SSE protocol (agent-schemas/sse-events.ts)

event: conversation_started\ndata: {"type":"conversation_started","conversationId":"<uuid>"}\n\n event: text_delta\ndata: {"type":"text_delta","delta":"..."}\n\n event: tool_started\ndata: {"type":"tool_started","toolUseId":"...","router":"...","action":"...","input":{...}}\n\n event: tool_completed\ndata: {"type":"tool_completed",..."ok":true,"output":{...},"inverseAvailable":true}\n\n event: confirmation_pending\ndata: {"type":"confirmation_pending","toolUseId":"...","router":"...","action":"...","input":{...},"confirm":"destructive"}\n\n event: disambiguation_pending\ndata: {"type":"disambiguation_pending","toolUseId":"...","kind":"member","prompt":"Which Saar?","candidates":[...]}\n\n event: message_done\ndata: {"type":"message_done","messageId":"<uuid>","stopReason":"end_turn"}\n\n event: done\ndata: {"type":"done","conversationId":"<uuid>","usage":{...}}\n\n event: error\ndata: {"type":"error","code":"...","message":"...","traceId":"..."}\n\n

The web reducer in apps/web/src/providers/agent-provider.tsx (and apps/web/src/components/agent/message-list.tsx) reconstructs the conversation from these events.

Frontend integration

  • agent-launcher.tsx — floating button + global Cmd-K hotkey.
  • agent-sheet.tsx — slide-in drawer (<Sheet>).
  • composer.tsx — input box + page-context capture + usage footer.
  • message-list.tsx — streaming text + tool-call cards + suspension cards.
  • tool-call-card.tsx — per-tool result card with undo affordance when inverseAvailable.
  • suggested-prompts.tsx — page-aware starter prompts.
  • conversation-list.tsx — sidebar with past conversations.
  • streaming-text.tsx — handles SSE delta buffering.
  • usage-footer.tsx — daily $ counter + upsell.
  • agent-sheet-mount.tsx — keeps the sheet mounted across route changes so streams survive navigation.

Locale

  • locale is read from x-locale header (set by the web client) or accept-language, defaulting to en.
  • The agent’s static prompt instructs “Reply in the caller’s preferred locale unless they switch.”
  • All i18n keys for agent UI live under agent.* in apps/web/src/i18n/{en,he,ru}.json.

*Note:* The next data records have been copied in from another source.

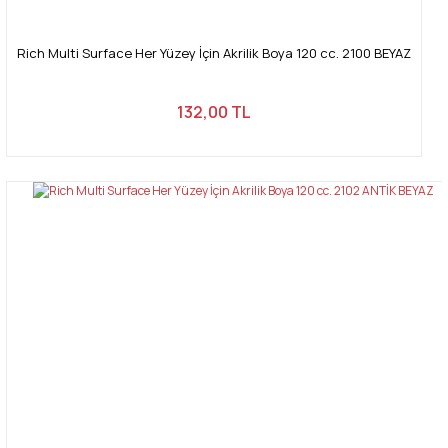
Rich Multi Surface Her Yüzey İçin Akrilik Boya 120 cc. 2100 BEYAZ
132,00 TL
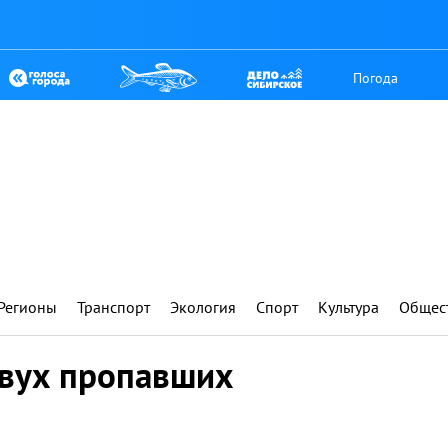
Погода
Регионы
Транспорт
Экология
Спорт
Культура
Общес
двух пропавших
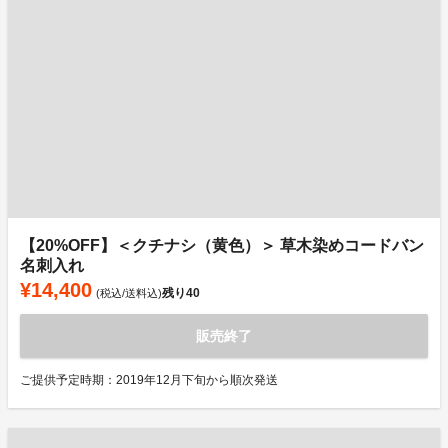
【20%OFF】＜クチナシ（黄色）＞ 草木染めコードバン
名刺入れ
¥14,400
残り
40
(税込/送料込)
販売終了
ご提供予定時期：2019年12月下旬から順次発送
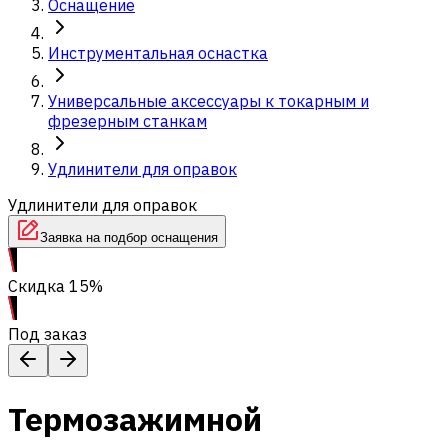
Оснащение
Инструментальная оснастка
Универсальные аксессуары к токарным и
фрезерным станкам
Удлинители для оправок
Удлинители для оправок
Заявка на подбор оснащения
Скидка 15%
Под заказ
Термозажимной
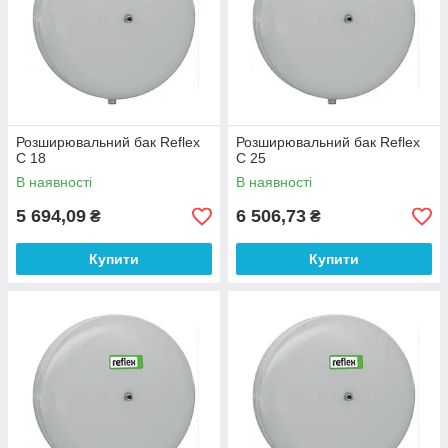
Розширювальний бак Reflex
Розширювальний бак Reflex
C 18
C 25
В наявності
В наявності
5 694,09
6 506,73
₴
₴
Купити
Купити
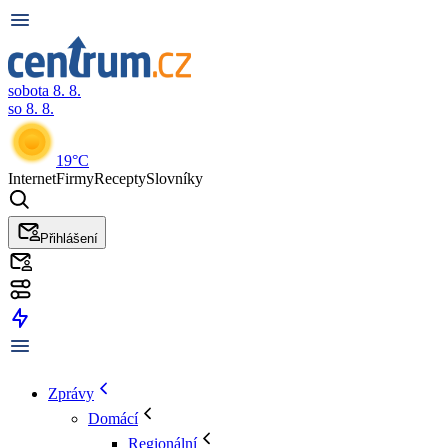
sobota 8. 8.
so 8. 8.
19°C
Internet
Firmy
Recepty
Slovníky
Přihlášení
Zprávy
Domácí
Regionální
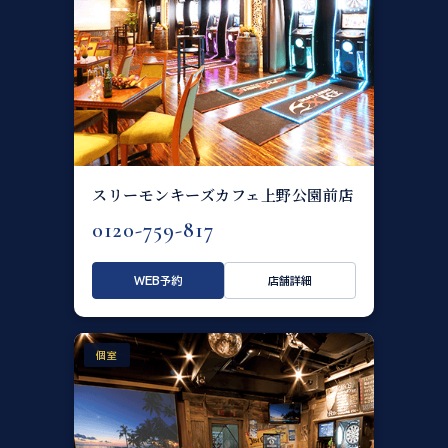
スリーモンキーズカフェ上野公園前店
0120-759-817
WEB予約
店舗詳細
個室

Localization of system prompt instructions

  • Intent signals embedded for Hebrew: סשן, מפגש, שיעור, לו״ז, כל החברים — so prompts like “כל החברים בתכנית” route correctly to the schedule path.

Failure modes — agent-specific

FailureSurfaceRecovery
ANTHROPIC_API_KEY unsetagent_disabled SSE errorSet env.
Org over daily $ capagent_budget_exceeded SSE errorWait for UTC midnight or upgrade tier.
Picker / confirm sent twice for the same toolUseIdtool_already_resolvedUI disables the action card after first submit.
Free-text reply instead of clickingreplay-integrity guard repairs syntheticallyUser retries the prompt; agent re-asks.
Tool throwstool-runner converts to typed { code, message, hint } tool_resultModel retries or apologizes; no run abort.
Anthropic 529 overloadedprovider_overloaded SSE errorRetry in a moment.
Anthropic 429provider_rate_limitedRetry.
User closes the dashboard mid-streamAbortController cancels the Anthropic streamNo partial state — assistant row carries whatever streamed before abort.